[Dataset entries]
----------------

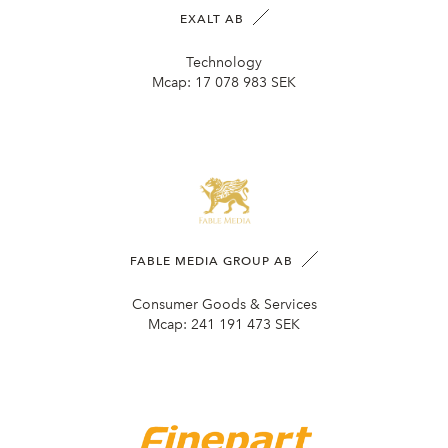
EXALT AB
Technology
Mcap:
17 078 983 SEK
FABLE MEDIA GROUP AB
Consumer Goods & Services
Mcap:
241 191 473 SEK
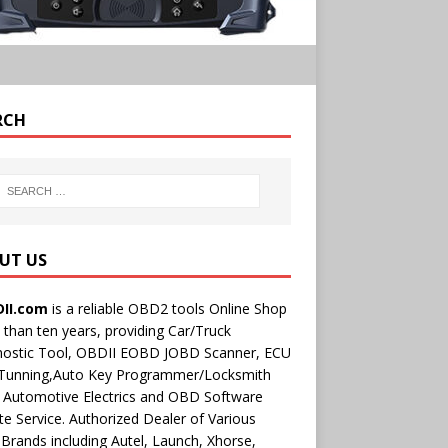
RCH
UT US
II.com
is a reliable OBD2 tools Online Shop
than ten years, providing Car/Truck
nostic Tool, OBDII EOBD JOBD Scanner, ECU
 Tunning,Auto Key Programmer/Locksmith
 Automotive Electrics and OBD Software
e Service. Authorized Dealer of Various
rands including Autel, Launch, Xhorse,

----------------

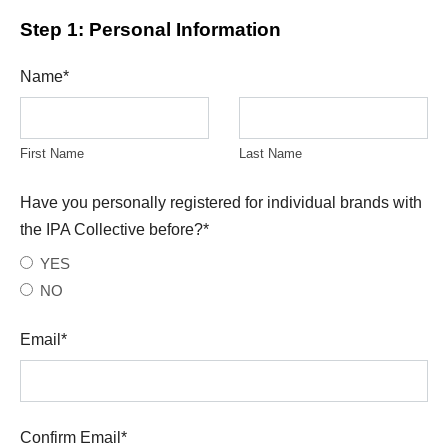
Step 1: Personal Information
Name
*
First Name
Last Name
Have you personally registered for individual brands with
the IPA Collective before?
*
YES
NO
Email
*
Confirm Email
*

----------------

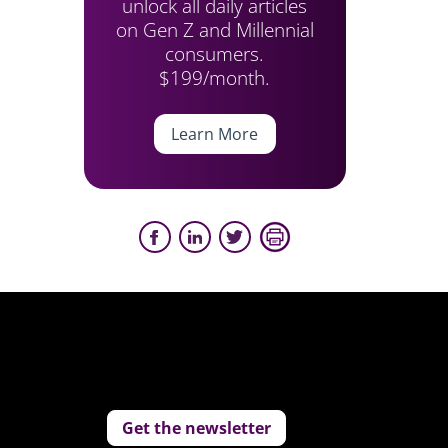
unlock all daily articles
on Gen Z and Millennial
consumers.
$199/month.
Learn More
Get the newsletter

----------------

▶ [Task description]: With the pictures removed from your copy, retype the lines above from the one that contains "241 191 473 SEK" through the one that contains "Automotive Electrics and OBD Software", exactly.

▶ [Exercise answer]:
241 191 473 SEK
RCH
UT US
II.com
is a reliable OBD2 tools Online Shop
than ten years, providing Car/Truck
nostic Tool, OBDII EOBD JOBD Scanner, ECU
 Tunning,Auto Key Programmer/Locksmith
 Automotive Electrics and OBD Software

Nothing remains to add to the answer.